How we can show that \(ar (APB) = ar (BQC).\)

**Reasoning:**

If a triangle and parallelogram are on same base and between same parallel lines, then area of triangle will be half of area of parallelogram. So, we can find parallelogram area by two ways and equate them to get the required result.

**Steps:**

It can be observed that \(\Delta BQC\) and parallelogram \(ABCD\) lie on the same base \(BC\) and these are between the same set of parallel lines \(AD\) and \(BC\).

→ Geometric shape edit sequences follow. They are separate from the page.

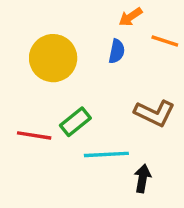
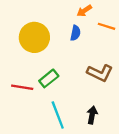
cyan line: (106, 154) -> (58, 115), moved, turned 72

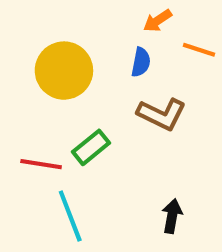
brown L-shape: (100, 73) -> (162, 114), moved
cyan line: (58, 115) -> (70, 216), moved

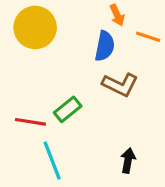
orange arrow: (157, 21) -> (117, 15), turned -80
blue semicircle: (141, 62) -> (105, 46), size x1.4
yellow circle: (64, 71) -> (35, 27), moved

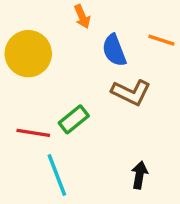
orange arrow: (117, 15) -> (82, 17), moved
yellow circle: (35, 27) -> (28, 54), moved
blue semicircle: (105, 46) -> (114, 50), turned 148

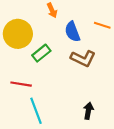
green rectangle: (74, 119) -> (41, 53), moved

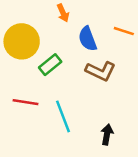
cyan line: (36, 111) -> (63, 116), moved

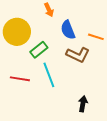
orange line: (124, 31) -> (96, 37), moved
cyan line: (63, 116) -> (49, 75), moved

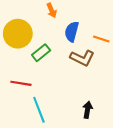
blue semicircle: (68, 30) -> (72, 32), turned 36
cyan line: (49, 75) -> (39, 110), moved

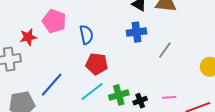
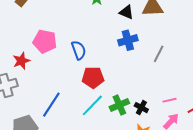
black cross: (140, 101) -> (141, 108), turned -32

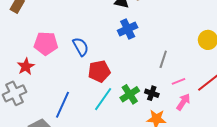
gray line: (159, 54) -> (163, 59), moved

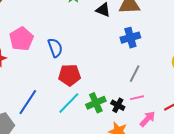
blue cross: (128, 29) -> (130, 38), moved
pink pentagon: (46, 44) -> (21, 39), turned 30
pink line: (178, 81) -> (137, 98), moved

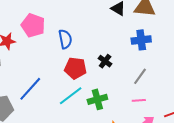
pink pentagon: (21, 39) -> (33, 25), turned -30
black cross: (118, 105) -> (105, 61), moved

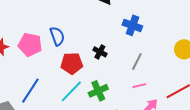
pink pentagon: (33, 25) -> (30, 45), moved
blue cross: (141, 40) -> (132, 25), turned 36

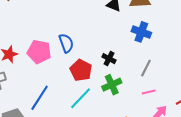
red pentagon: (72, 63) -> (81, 70), turned 30
green cross: (98, 91) -> (112, 85), moved

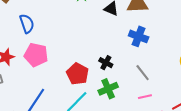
blue semicircle: (66, 43) -> (27, 24), moved
gray line: (146, 68) -> (143, 73), turned -66

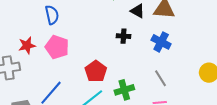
black cross: (106, 63) -> (124, 36), moved, turned -32

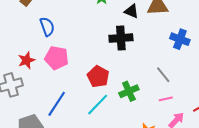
black cross: (124, 36) -> (121, 38), size x1.6
blue cross: (161, 42) -> (180, 39), moved

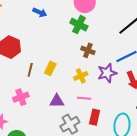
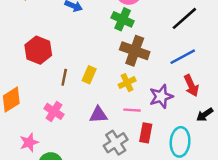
brown cross: (88, 50) -> (135, 51), size x1.6
purple star: (107, 73) -> (161, 97), moved
pink cross: (21, 97) -> (54, 111), turned -35

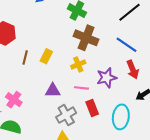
blue line: (183, 57) -> (126, 45), turned 60
pink cross: (54, 111) -> (14, 100), moved
red rectangle: (146, 133) -> (92, 108), turned -35

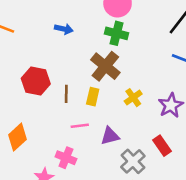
brown cross: (86, 38) -> (105, 66), moved, turned 30
brown line: (25, 57) -> (66, 94), moved
pink line: (81, 88) -> (80, 126), moved

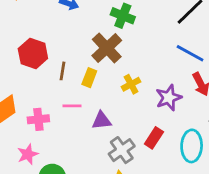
red rectangle: (162, 146) -> (154, 138), turned 60
pink cross: (66, 158) -> (38, 119), moved, turned -36

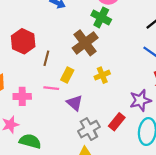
yellow rectangle: (89, 78) -> (67, 75), moved
purple star: (169, 98) -> (140, 100), moved
purple triangle: (102, 121) -> (75, 103), turned 42

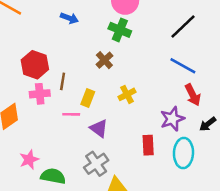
brown cross: (85, 43) -> (104, 60), size x0.6
pink cross: (22, 96) -> (40, 94), moved
red rectangle: (117, 122) -> (148, 145), turned -36
gray cross: (89, 129) -> (96, 164), moved

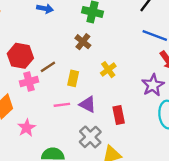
brown line: (63, 81) -> (48, 67), turned 56
pink line: (71, 114) -> (62, 105), moved
red rectangle: (148, 145) -> (119, 115), moved
pink star: (29, 160) -> (27, 128), moved

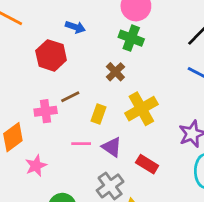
red hexagon: (20, 56) -> (51, 55), moved
yellow cross: (108, 70) -> (141, 109), size x1.6
red rectangle: (119, 115) -> (147, 164), turned -54

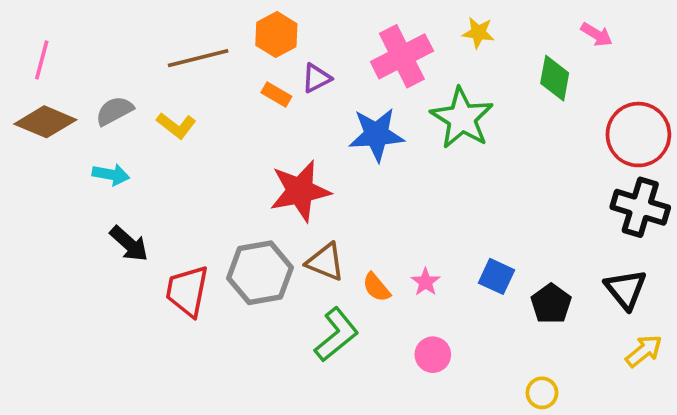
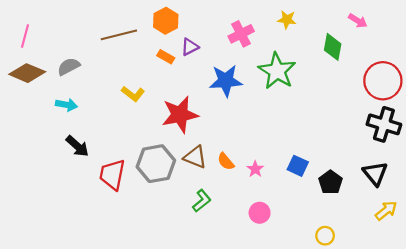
pink cross: (402, 56) -> (241, 34), size x0.7
yellow L-shape: (176, 125) -> (133, 94), moved
orange semicircle: (376, 287) -> (226, 161), moved
green L-shape: (336, 335) -> (202, 201), size x0.7

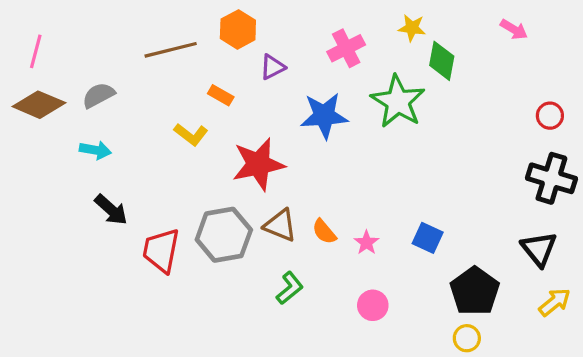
green diamond: (333, 47) -> (442, 61), moved
orange rectangle: (166, 57) -> (221, 95), moved
red circle: (383, 81) -> (550, 116), size x0.5
black pentagon: (330, 182) -> (475, 291), moved, size x1.4

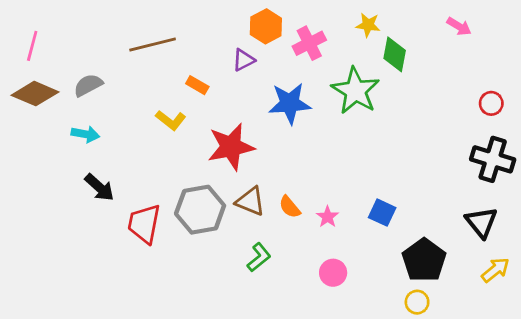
orange hexagon: (238, 29) -> (266, 26), moved

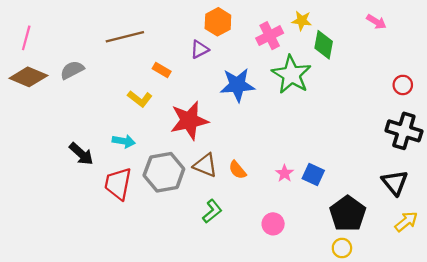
pink cross: (309, 43) -> (270, 36), moved
cyan arrow: (85, 134) -> (124, 141), moved
pink star: (327, 217) -> (285, 173), moved

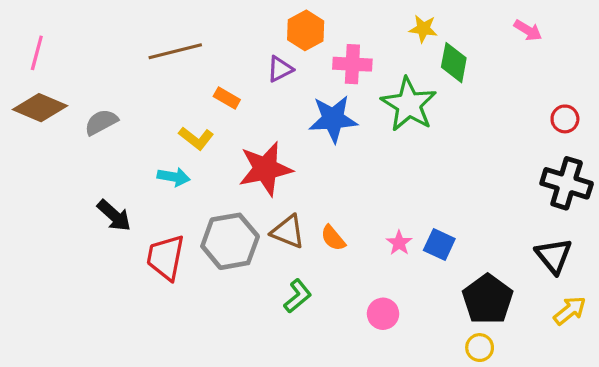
pink cross: (270, 36) -> (352, 64), moved, turned 30
gray semicircle: (72, 70) -> (101, 122), moved
cyan arrow: (124, 141) -> (174, 177), moved

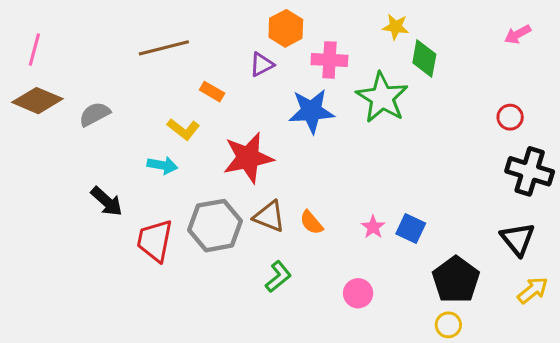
pink arrow: (528, 30) -> (518, 34), moved, turned 120
red circle: (565, 119) -> (510, 117), moved

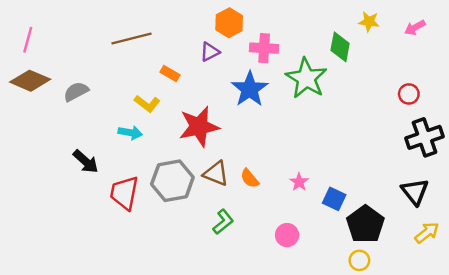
yellow star: (396, 27) -> (369, 22), moved
blue star: (311, 111) -> (250, 89), turned -30
black cross: (530, 171) -> (425, 137), turned -36
blue square: (411, 229) -> (334, 199), moved

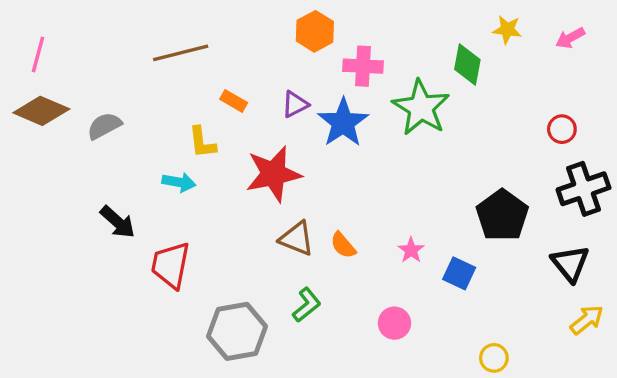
purple triangle: (210, 52) -> (295, 104), moved
yellow L-shape: (147, 104) -> (202, 142), turned 45
gray hexagon: (172, 181) -> (237, 331), moved
black pentagon: (365, 224) -> (502, 215), moved

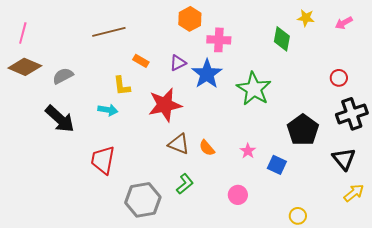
green star: (421, 108) -> (254, 89), moved
black arrow: (118, 222) -> (60, 119), moved, size x1.4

\[\begin{align}\therefore \rm{Area} \left( \Delta \,{BQC} \right)\!\!=\!\!\frac{1}{2}\text{Area }\!\left( {ABCD} \right)\!\!\ldots \left( 1 \right)\end{align}\]

Similarly, \(\Delta APB\) and parallelogram \(ABCD\) lie on the same base \(AB\) and between the same set of parallel lines \(AB \) and \(DC\).

\[\begin{align}\therefore\!\text { Area }\!(\Delta {APB})\!\!=\!\!\frac{1}{2} \text { Area }\!({ABCD}) \!\cdots(2)\end{align}\]

From Equations (\(1\)) and (\(2\)), we obtain \[\begin{align}\rm {Area}\; (\Delta BQC) = Area\; (\Delta APB)\end{align}\]